Categorical Predictor Variables

#1
I'm working on a classification problem in which all predictors are categorical. In some cases, it might make sense to combine categories within a predictor and reduce dimensionality. But, I read in an article that "it is important not to look at the outcome variable when working out which categories should be merged". I think the argument is that we run the risk of overfitting the model. However, how the hell do we engineer useful features if we don't look at the distribution of the outcome? I equate this to producing a histogram of two groups and saying "Nah, this isn't helpful even though there's an obvious difference." Thoughts?
 

hlsmith

Less is more. Stay pure. Stay poor.
#2
First why do you think you need fewer features?

I haven't done principle component analysis before, just LASSO, and I agree that seems interesting.

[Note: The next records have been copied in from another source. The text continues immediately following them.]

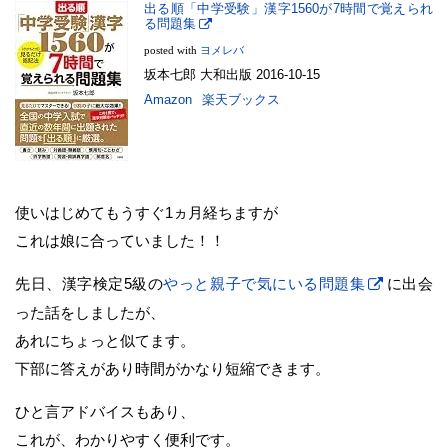
出る順「中学受験」漢字1560が7時間で覚えられ
る問題集
posted with
ヨメレバ
坂本七郎 大和出版 2016-10-15
Amazon
楽天ブックス
使いはじめてもうすぐ1ヵ月経ちますが
これは娘に合っていました！！
先日、漢字検定5級の
やっと親子で気にいる問題集
に出会
った話をしましたが、
あれにちょっと似てます。
下部に答えがあり時間がかなり短縮できます。
ひと言アドバイスもあり、
これが、わかりやすく便利です。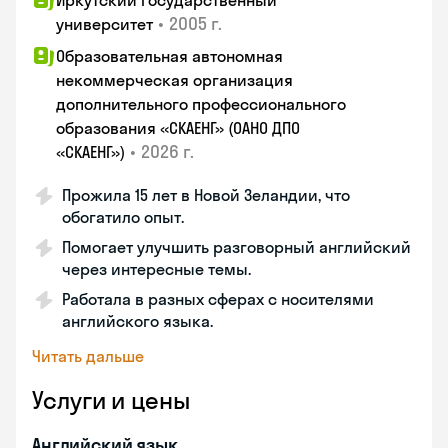
Иркутский государственный
•
2005 г.
университет
Образовательная автономная
некоммерческая организация
дополнительного профессионального
образования «СКАЕНГ» (ОАНО ДПО
•
2026 г.
«СКАЕНГ»)
Прожила 15 лет в Новой Зеландии, что
обогатило опыт.
Помогает улучшить разговорный английский
через интересные темы.
Работала в разных сферах с носителями
английского языка.
Читать дальше
Услуги и цены
Английский язык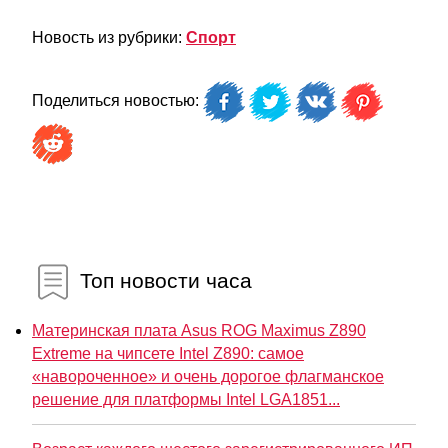
Новость из рубрики:
Спорт
Поделиться новостью:
Топ новости часа
Материнская плата Asus ROG Maximus Z890
Extreme на чипсете Intel Z890: самое
«навороченное» и очень дорогое флагманское
решение для платформы Intel LGA1851...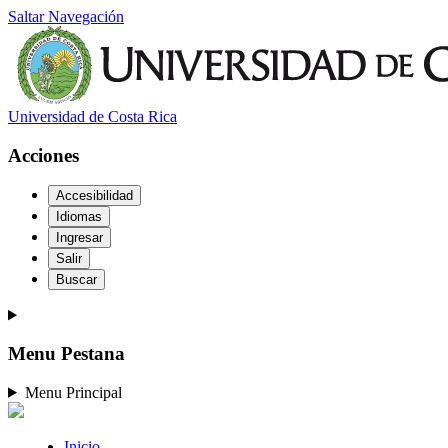
Saltar Navegación
Universidad de Costa Rica
Acciones
Accesibilidad
Idiomas
Ingresar
Salir
Buscar
Menu Pestana
Menu Principal
Inicio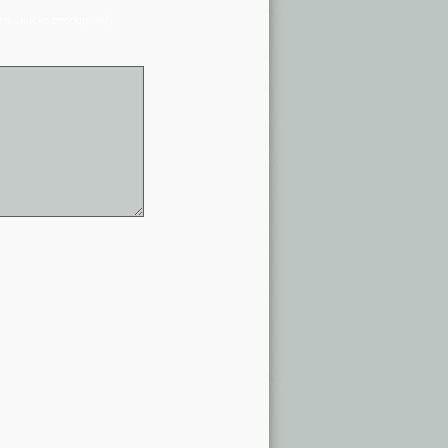
я в списке сообщений)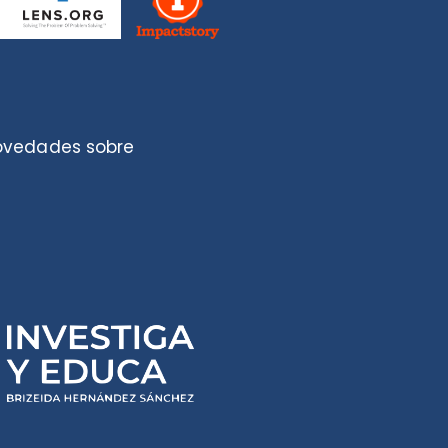
novedades sobre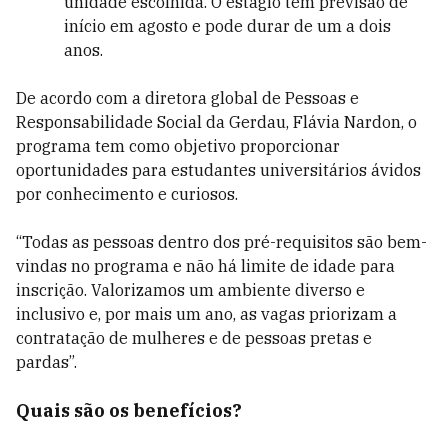
unidade escolhida. O estágio tem previsão de
início em agosto e pode durar de um a dois
anos.
De acordo com a diretora global de Pessoas e
Responsabilidade Social da Gerdau, Flávia Nardon, o
programa tem como objetivo proporcionar
oportunidades para estudantes universitários ávidos
por conhecimento e curiosos.
“Todas as pessoas dentro dos pré-requisitos são bem-
vindas no programa e não há limite de idade para
inscrição. Valorizamos um ambiente diverso e
inclusivo e, por mais um ano, as vagas priorizam a
contratação de mulheres e de pessoas pretas e
pardas”.
Quais são os benefícios?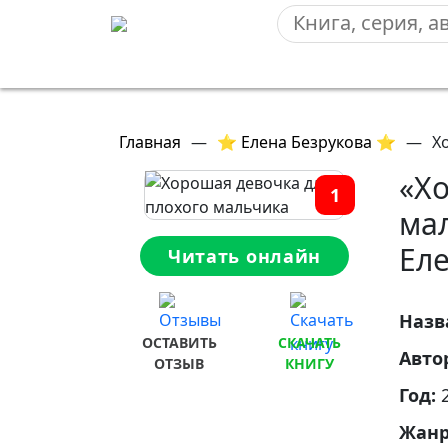
Главная
—
⭐ Елена Безрукова ⭐
—
Х
«Х
1
ма
Еле
Читать онлайн
Назв
ОСТАВИТЬ
СКАЧАТЬ
Авто
ОТЗЫВ
КНИГУ
Год:
Жан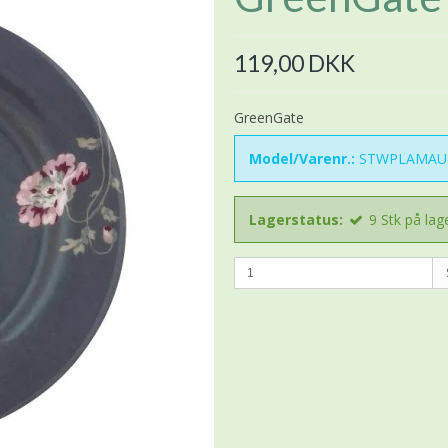
119,00 DKK
GreenGate
Model/Varenr.:
STWPLAMAU
Lagerstatus:
9
Stk
på lag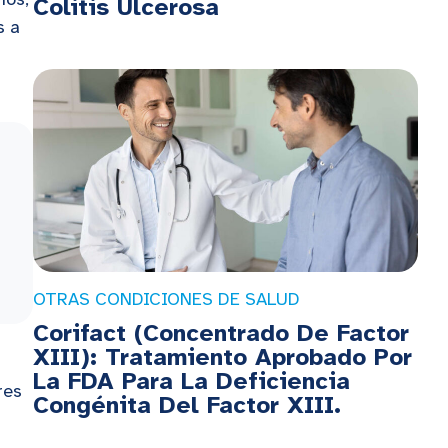
Colitis Ulcerosa
s a
OTRAS CONDICIONES DE SALUD
Corifact (Concentrado De Factor
XIII): Tratamiento Aprobado Por
La FDA Para La Deficiencia
res
Congénita Del Factor XIII.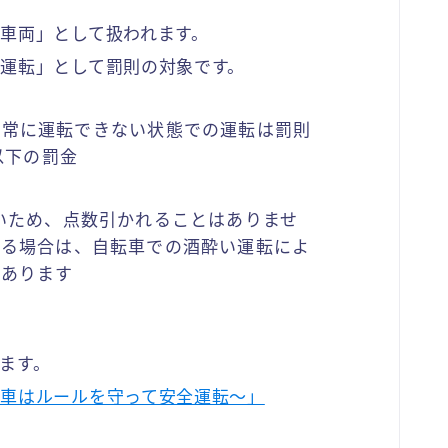
車両」として扱われます。
運転」として罰則の対象です。
正常に運転できない状態での運転は罰則
以下の罰金
いため、点数引かれることはありませ
いる場合は、自転車での酒酔い運転によ
があります
ます。
車はルールを守って安全運転～」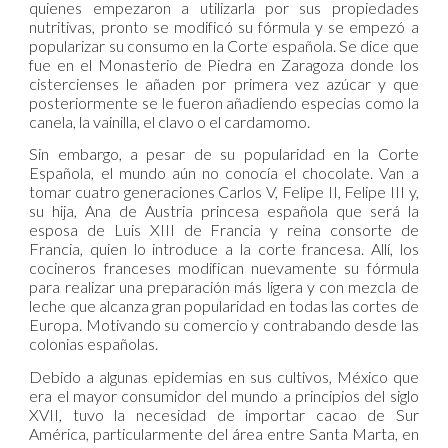
quienes empezaron a utilizarla por sus propiedades
nutritivas, pronto se modificó su fórmula y se empezó a
popularizar su consumo en la Corte española. Se dice que
fue en el Monasterio de Piedra en Zaragoza donde los
cistercienses le añaden por primera vez azúcar y que
posteriormente se le fueron añadiendo especias como la
canela, la vainilla, el clavo o el cardamomo.
Sin embargo, a pesar de su popularidad en la Corte
Española, el mundo aún no conocía el chocolate. Van a
tomar cuatro generaciones Carlos V, Felipe II, Felipe III y,
su hija, Ana de Austria princesa española que será la
esposa de Luis XIII de Francia y reina consorte de
Francia, quien lo introduce a la corte francesa. Allí, los
cocineros franceses modifican nuevamente su fórmula
para realizar una preparación más ligera y con mezcla de
leche que alcanza gran popularidad en todas las cortes de
Europa. Motivando su comercio y contrabando desde las
colonias españolas.
Debido a algunas epidemias en sus cultivos, México que
era el mayor consumidor del mundo a principios del siglo
XVII, tuvo la necesidad de importar cacao de Sur
América, particularmente del área entre Santa Marta, en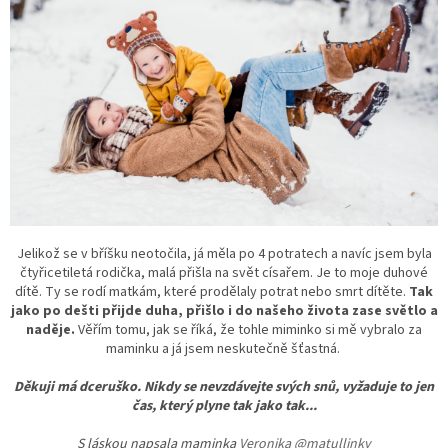
Jelikož se v bříšku neotočila, já měla po 4 potratech a navíc jsem byla
čtyřicetiletá rodička, malá přišla na svět císařem. Je to moje duhové
dítě. Ty se rodí matkám, které prodělaly potrat nebo smrt dítěte.
Tak
jako po dešti přijde duha, přišlo i do našeho života zase světlo a
naděje.
Věřím tomu, jak se říká, že tohle miminko si mě vybralo za
maminku a já jsem neskutečně šťastná.
Děkuji má dceruško. Nikdy se nevzdávejte svých snů, vyžaduje to jen
čas, který plyne tak jako tak...
S láskou napsala maminka
Veronika @matullinky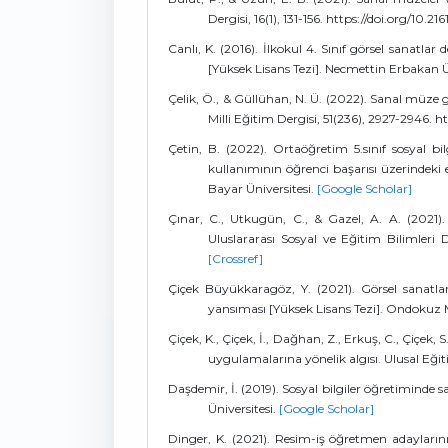
Dergisi, 16(1), 131-156. https://doi.org/10.
Canlı, K. (2016). İlkokul 4. Sınıf görsel sanatla
[Yüksek Lisans Tezi]. Necmettin Erbakan Ü
Çelik, Ö., & Güllühan, N. Ü. (2022). Sanal müze ge
Milli Eğitim Dergisi, 51(236), 2927-2946. 
Çetin, B. (2022). Ortaöğretim 5.sınıf sosyal 
kullanımının öğrenci başarısı üzerindeki 
Bayar Üniversitesi.
[Google Scholar]
Çınar, C., Utkugün, C., & Gazel, A. A. (2021).
Uluslararası Sosyal ve Eğitim Bilimleri De
[Crossref]
Çiçek Büyükkaragöz, Y. (2021). Görsel sanatlar
yansıması [Yüksek Lisans Tezi]. Ondokuz M
Çiçek, K., Çiçek, İ., Dağhan, Z., Erkuş, C., Çiçek, 
uygulamalarına yönelik algısı. Ulusal Eğit
Daşdemir, İ. (2019). Sosyal bilgiler öğretiminde 
Üniversitesi.
[Google Scholar]
Dinger, K. (2021). Resim-iş öğretmen adayları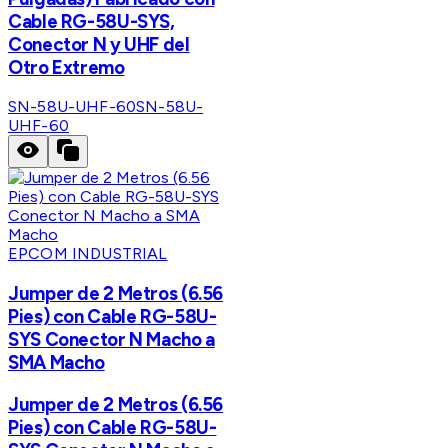
Cable RG-58U-SYS,
Conector N y UHF del
Otro Extremo
SN-58U-UHF-60
SN-58U-
UHF-60
EPCOM INDUSTRIAL
Jumper de 2 Metros (6.56
Pies) con Cable RG-58U-
SYS Conector N Macho a
SMA Macho
Jumper de 2 Metros (6.56
Pies) con Cable RG-58U-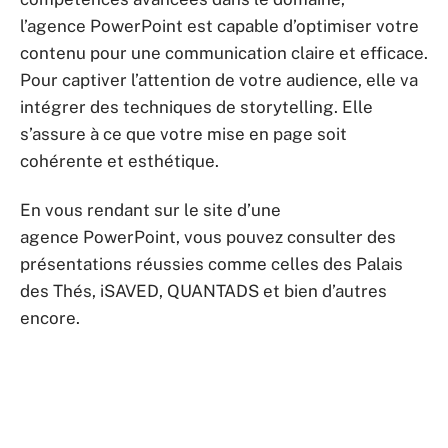
l’agence PowerPoint est capable d’optimiser votre
contenu pour une communication claire et efficace.
Pour captiver l’attention de votre audience, elle va
intégrer des techniques de storytelling. Elle
s’assure à ce que votre mise en page soit
cohérente et esthétique.
En vous rendant sur le site d’une
agence PowerPoint, vous pouvez consulter des
présentations réussies comme celles des Palais
des Thés, iSAVED, QUANTADS et bien d’autres
encore.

I would think the best practice would be, if there were enough data, creating data splits (training, validation, and test).

Can you post the link to the article?
 
#3
Here's the article: https://www.displayr.com/feature-engineering-for-categorical-variables/

It's not so much that I need fewer features or categories. It's how to do feature selection or feature engineering when all I have is categorical data. The model is only as good as the data we feed it. But, I imagine binning the categories in such a way that the model learns better. For instance, let's say that state is a predictor variable. And Ohio, Michigan, Wisconsin are the only states that pop out in LASSO. Can I bin the states as Ohio, Michigan, Wisconsin, and all the rest are binned as "other"? Then, use these new categories in subsequent models to get better performance.